Historical research by UCLan staff has underpinned significant re-developments at the People's History Museum (PHM) and Co-operative College (CC), which have enhanced their out-reach across the region and beyond.

  • The academic strength of proposals from the PHM and CC, derived from their connection with UCLan, was a key factor in their securing c.£15m worth of support for capital redevelopments.
  • Historical research has been interpreted into new galleries on the history of democracy and the co-operative movement.
  • Historical research has been translated into public lectures and conferences, and into workshops for co-operators, curators, archivists and librarians.

Underpinning research

Historians at UCLan have long been committed to the history of the labour movement broadly conceived. The People's History Museum in Manchester is the most significant museum of labour history in the UK and houses the archives of the Labour Party and related organisations. The Co- operative College runs the National Co-operative Archive, also in Manchester, and the Rochdale Pioneers Museum (RPM). Both these collections are designated as nationally important and contain internationally important archives and visual collections. From individual historians utilising their resources, over more than ten years, close relationships have been forged between the three parties in the areas of scholarly activities, public engagement and governance. Professor John Walton (at UCLan 1998-2007) served as a Trustee of the Co-operative Heritage Trust and was instrumental in establishing closer links between UCLan and PHM. Dr David Stewart was appointed to a post-doctoral fellowship in 2006 working jointly with the PHM and UCLan and is now SL in History at UCLan. Dr Nick Mansfield was director of the PHM from 1989 - 2010 when he joined UCLan as a Senior Research Fellow and acts as curatorial adviser to the Co-operative College and the Rochdale Pioneers Museum.

Currently, a number of UCLan historians are engaged in research in the area of labour and co- operative history. A central research theme has focussed on aspects of the political history of the labour movement. David Stewart (SL History) has worked on the relationships between the Labour and Co-operative parties. Stephen Meredith (SL Politics) has researched extensively into the history of the Labour right and its role in the development of the New Labour project. Stewart has studied aspects of Labour's imperial policies in the post-war period. This body of work has contributed new insights into the development of core ideologies and policies of the Labour Party.

Another strand of research has looked at the material culture of labour history. Work by Stewart and Nick Mansfield (Senior Research Fellow) have examined visual sources as means of political communication, including political posters and Trade Union banners. Mansfield has completed a project on the buildings of working-class organisations. This has enhanced our understanding of the mobilisation of visual resources in political campaigning and the formation of party identities and support; and the architectural heritage of working-class history.

Several other members of the team are interested in various aspects of the social and cultural history of labour and working class organisations more generally. These include Dr Annemarie McAllister (Research Fellow) who is working on the Temperance Movement, especially the Band of Hope, as a radical social and moral reform campaign.

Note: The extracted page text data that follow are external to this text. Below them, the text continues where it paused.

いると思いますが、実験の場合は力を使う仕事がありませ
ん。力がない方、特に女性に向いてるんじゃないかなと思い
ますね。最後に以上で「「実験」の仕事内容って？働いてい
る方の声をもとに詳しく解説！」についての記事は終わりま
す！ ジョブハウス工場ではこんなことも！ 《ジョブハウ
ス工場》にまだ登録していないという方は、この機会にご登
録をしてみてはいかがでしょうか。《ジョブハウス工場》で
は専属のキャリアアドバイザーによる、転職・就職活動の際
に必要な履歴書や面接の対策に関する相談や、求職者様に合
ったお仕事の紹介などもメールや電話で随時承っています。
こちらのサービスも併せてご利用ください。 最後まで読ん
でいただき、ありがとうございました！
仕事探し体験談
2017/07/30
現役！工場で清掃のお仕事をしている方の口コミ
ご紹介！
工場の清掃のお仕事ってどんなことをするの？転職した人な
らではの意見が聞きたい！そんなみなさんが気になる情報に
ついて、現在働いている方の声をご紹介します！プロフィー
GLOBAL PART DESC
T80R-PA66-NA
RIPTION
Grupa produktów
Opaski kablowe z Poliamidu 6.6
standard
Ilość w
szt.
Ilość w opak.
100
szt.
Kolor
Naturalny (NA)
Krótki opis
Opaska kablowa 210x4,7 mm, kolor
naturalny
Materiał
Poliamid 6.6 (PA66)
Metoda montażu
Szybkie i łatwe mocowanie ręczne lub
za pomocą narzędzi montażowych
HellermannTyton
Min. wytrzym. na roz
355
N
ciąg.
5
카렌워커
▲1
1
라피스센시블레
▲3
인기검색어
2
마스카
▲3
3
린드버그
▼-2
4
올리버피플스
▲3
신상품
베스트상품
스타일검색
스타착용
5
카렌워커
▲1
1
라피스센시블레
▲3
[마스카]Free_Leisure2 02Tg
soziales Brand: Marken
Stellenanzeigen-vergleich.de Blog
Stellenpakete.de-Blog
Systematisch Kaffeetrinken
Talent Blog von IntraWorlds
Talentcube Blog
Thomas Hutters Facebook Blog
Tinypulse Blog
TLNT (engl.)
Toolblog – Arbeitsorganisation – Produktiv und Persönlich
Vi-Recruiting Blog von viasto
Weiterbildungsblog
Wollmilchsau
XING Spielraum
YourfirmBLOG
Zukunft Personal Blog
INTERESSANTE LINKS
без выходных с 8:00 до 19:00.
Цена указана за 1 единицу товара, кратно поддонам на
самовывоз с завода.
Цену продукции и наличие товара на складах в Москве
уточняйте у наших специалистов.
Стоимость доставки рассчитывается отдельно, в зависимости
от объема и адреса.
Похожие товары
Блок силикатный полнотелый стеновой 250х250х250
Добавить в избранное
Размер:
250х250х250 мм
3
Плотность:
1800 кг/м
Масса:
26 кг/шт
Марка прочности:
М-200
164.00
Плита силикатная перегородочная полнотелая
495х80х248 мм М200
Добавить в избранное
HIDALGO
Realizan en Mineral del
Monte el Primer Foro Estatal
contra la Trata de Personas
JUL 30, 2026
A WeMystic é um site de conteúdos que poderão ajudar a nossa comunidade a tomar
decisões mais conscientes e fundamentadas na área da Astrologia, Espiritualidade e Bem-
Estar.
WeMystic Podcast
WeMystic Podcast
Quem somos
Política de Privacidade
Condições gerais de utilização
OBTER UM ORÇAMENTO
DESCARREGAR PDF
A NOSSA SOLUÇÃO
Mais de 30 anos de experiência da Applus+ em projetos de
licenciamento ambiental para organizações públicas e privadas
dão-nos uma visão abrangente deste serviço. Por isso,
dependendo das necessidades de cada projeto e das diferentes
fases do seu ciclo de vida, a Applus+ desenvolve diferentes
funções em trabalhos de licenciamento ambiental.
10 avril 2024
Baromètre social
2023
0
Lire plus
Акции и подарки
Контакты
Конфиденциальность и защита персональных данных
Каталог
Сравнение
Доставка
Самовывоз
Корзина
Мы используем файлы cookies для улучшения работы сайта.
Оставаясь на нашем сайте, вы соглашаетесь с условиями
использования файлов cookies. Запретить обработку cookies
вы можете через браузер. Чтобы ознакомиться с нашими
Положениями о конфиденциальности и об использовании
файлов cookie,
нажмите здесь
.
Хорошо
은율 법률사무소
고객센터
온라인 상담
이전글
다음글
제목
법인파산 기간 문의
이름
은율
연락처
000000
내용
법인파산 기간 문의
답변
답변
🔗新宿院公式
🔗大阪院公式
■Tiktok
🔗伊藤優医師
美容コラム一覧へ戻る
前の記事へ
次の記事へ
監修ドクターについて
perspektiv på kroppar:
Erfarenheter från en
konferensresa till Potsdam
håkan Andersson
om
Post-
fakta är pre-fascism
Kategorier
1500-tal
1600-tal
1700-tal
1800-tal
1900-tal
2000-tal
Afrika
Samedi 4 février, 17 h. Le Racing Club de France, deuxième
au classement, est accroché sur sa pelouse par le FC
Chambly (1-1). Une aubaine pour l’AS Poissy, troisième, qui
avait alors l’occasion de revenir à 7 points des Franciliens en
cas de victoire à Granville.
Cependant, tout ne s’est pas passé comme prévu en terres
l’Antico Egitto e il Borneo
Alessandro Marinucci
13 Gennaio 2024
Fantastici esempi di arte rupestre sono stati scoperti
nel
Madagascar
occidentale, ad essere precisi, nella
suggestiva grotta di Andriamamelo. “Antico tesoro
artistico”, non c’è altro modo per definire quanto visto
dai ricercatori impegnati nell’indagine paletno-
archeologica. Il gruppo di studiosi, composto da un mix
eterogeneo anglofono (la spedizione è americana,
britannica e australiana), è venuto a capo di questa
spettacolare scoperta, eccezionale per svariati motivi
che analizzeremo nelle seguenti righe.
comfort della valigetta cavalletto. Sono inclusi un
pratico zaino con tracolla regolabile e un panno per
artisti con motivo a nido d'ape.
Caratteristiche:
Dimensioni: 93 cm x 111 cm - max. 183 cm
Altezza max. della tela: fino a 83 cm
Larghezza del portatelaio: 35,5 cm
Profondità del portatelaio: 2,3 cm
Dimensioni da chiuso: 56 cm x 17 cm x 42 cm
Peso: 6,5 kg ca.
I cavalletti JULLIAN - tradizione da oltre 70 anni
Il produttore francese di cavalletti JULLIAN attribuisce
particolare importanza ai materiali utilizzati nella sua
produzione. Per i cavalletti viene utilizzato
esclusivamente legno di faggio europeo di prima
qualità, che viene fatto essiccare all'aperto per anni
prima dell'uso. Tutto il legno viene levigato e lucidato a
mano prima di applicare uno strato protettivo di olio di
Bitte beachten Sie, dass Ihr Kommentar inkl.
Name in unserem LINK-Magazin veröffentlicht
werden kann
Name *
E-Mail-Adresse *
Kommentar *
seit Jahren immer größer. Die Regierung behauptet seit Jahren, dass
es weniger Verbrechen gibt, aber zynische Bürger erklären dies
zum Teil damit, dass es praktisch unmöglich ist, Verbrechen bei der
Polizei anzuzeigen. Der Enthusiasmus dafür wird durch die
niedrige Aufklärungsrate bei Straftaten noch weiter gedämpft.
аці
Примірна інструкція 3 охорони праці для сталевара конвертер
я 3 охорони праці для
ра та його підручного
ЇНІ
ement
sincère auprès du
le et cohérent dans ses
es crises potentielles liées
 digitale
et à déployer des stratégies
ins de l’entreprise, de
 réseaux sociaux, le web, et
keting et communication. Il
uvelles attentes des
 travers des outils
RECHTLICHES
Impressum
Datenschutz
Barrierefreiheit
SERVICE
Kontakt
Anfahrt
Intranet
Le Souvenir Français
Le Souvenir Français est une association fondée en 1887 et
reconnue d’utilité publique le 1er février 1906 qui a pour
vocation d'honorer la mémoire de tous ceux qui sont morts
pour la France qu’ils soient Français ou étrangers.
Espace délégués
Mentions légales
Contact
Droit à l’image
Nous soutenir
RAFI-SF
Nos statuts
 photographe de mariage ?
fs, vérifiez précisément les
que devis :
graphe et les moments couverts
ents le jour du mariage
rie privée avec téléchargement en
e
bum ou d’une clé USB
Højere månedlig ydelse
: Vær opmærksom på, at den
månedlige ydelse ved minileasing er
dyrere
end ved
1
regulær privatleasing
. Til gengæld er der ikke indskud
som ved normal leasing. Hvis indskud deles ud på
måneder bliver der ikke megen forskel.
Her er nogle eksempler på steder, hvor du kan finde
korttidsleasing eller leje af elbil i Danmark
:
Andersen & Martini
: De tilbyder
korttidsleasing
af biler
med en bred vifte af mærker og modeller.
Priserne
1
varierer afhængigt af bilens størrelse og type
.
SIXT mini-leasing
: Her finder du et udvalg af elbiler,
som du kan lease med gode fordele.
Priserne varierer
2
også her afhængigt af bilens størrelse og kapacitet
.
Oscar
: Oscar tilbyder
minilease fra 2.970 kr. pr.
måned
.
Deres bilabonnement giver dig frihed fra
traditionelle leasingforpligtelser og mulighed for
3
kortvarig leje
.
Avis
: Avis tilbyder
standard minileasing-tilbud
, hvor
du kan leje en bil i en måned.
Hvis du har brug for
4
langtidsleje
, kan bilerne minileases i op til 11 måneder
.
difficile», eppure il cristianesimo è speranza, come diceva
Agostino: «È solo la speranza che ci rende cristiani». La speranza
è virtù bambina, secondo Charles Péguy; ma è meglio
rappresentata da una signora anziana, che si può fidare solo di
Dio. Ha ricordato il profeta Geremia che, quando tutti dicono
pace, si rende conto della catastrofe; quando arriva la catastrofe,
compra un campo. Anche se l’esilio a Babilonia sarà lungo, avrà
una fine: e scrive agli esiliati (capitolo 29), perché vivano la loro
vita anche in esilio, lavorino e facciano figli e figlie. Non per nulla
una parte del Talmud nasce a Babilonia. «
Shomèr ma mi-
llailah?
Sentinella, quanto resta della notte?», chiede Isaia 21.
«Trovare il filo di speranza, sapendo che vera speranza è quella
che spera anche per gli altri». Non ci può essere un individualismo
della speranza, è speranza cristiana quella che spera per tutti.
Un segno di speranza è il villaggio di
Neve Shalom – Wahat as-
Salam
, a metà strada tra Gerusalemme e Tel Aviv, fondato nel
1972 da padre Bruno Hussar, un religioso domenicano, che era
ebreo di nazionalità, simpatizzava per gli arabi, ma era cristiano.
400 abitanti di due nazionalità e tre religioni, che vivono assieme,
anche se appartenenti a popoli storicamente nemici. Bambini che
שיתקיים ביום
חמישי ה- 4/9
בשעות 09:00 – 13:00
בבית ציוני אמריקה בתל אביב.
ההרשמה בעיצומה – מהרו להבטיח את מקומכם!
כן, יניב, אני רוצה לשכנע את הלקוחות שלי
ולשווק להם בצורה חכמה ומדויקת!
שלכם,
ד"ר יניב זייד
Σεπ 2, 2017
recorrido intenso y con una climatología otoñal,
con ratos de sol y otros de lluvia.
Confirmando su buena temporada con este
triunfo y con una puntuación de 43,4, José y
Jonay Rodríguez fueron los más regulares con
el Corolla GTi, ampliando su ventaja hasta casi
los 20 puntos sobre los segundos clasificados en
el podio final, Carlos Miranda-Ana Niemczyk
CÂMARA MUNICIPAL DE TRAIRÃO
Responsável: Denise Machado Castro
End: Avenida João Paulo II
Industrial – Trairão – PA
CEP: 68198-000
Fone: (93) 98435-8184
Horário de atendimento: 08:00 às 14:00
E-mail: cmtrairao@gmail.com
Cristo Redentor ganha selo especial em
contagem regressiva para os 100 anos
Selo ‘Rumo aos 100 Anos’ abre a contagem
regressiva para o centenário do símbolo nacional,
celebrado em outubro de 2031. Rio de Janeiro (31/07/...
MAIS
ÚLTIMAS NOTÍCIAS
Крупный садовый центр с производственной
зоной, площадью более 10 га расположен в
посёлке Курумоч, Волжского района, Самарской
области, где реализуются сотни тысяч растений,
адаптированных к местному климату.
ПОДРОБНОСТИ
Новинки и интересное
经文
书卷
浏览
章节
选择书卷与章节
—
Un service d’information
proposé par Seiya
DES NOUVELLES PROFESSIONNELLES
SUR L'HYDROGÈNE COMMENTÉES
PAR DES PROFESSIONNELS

The strength of this area of research, and the importance of the academic relationships, has been recognised by the award of several Collaborative Doctoral Awards from the AHRC, co-supervised by PHM, CC and UCLan staff. Altogether, a dozen post-graduate students are working on related topics, cementing the relationships and enhancing the vibrancy of the research culture.

References to the research

1. David Stewart,` "A complex question about the remnants of empire": The Labour Party and the Falklands War', in Billy Frank, Craig Horner and David Stewart (eds), The British Labour Movement and Imperialism, (Cambridge Scholars Publishing, Newcastle, 2010), pp.173-190.


2. Stephen Meredith, Labours Old and New: The Parliamentary Right of the British Labour Party 1970-79 and the Roots of New Labour, (Manchester University Press, Manchester, 2008).


3. Stephen Meredith, `A catalyst for secession? European divisions on the parliamentary right of the Labour Party, 1969-72, and the schism of British social democracy' Historical Research 86 (2012): 329-351.


4. David Stewart, ` "A Party within a Party''? The Co-operative Party — Labour Party alliance and the formation of the Social Democratic Party, 1974-81' in Alyson Brown, Linda Shaw, David Stewart, John Walton and Anthony Webster (eds), The Hidden Alternative: Co-operative Values, Past, Present and Future (United Nations University Press and Manchester University Press, Manchester, 2011.

5. Nick Mansfield, Buildings of the British labour movement buildings (English Heritage, London, 2013)

6. A. McAllister, `Picturing the Demon Drink: How Children were Shown Temperance Principles in the Band of Hope' Visual Resources, December 2012 (Vol. 28, No. 4) pp.309-323.


All these publications are listed in REF2 and have appeared either in peer-reviewed journals or books subject to a rigorous editorial process.

Details of the impact

A major point of impact for UCLan historical research has been in underpinning the scholarly credentials of both the People's History Museum and the Co-operative College in very significant re-developments at both organisations in recent years. The PHM's £13m project (completed in 2010) attracted £7.5m from the Heritage Lottery Fund, £2m from the North West Development Agency, £2m from Manchester City Council, £400,000 from European Development Fund, £350,000 from Allied London plc and £180,000 from the Wolfson Foundation. These developments resulted in new galleries of 1,600 square metres, consisting of 38 themes on working class social and political history since 1800. The PHM was awarded a further £200,000 by the Department of Culture, Media and Sport in 2010 to undertake research and development work on the proposed Museum Centre for British History. Mansfield, Stewart and Meredith contributed academic support for this project resulting in a feasibility report for government ministers. The Co-operative College's £2.3m project (completed in 2012) divided into £1.6m on the Rochdale Pioneers Museum and £700,000 on outreach projects at the Museum and the National Co-operative Archives, attracted £1.5m from the HLF and grants from the John Paul Getty and Esmée Fairburn Foundations and other funders. A key factor in helping these institutions to secure large scale funding in competitive environments was the strength of the academic relationships they had forged with UCLan historians. It was recognised that a close connection with academic historians would enhance the quality and depth of the displays and outreach work that these developments would supply. Thus, although the direct beneficiaries were the organisations themselves, it was as a means for making for more significant reach.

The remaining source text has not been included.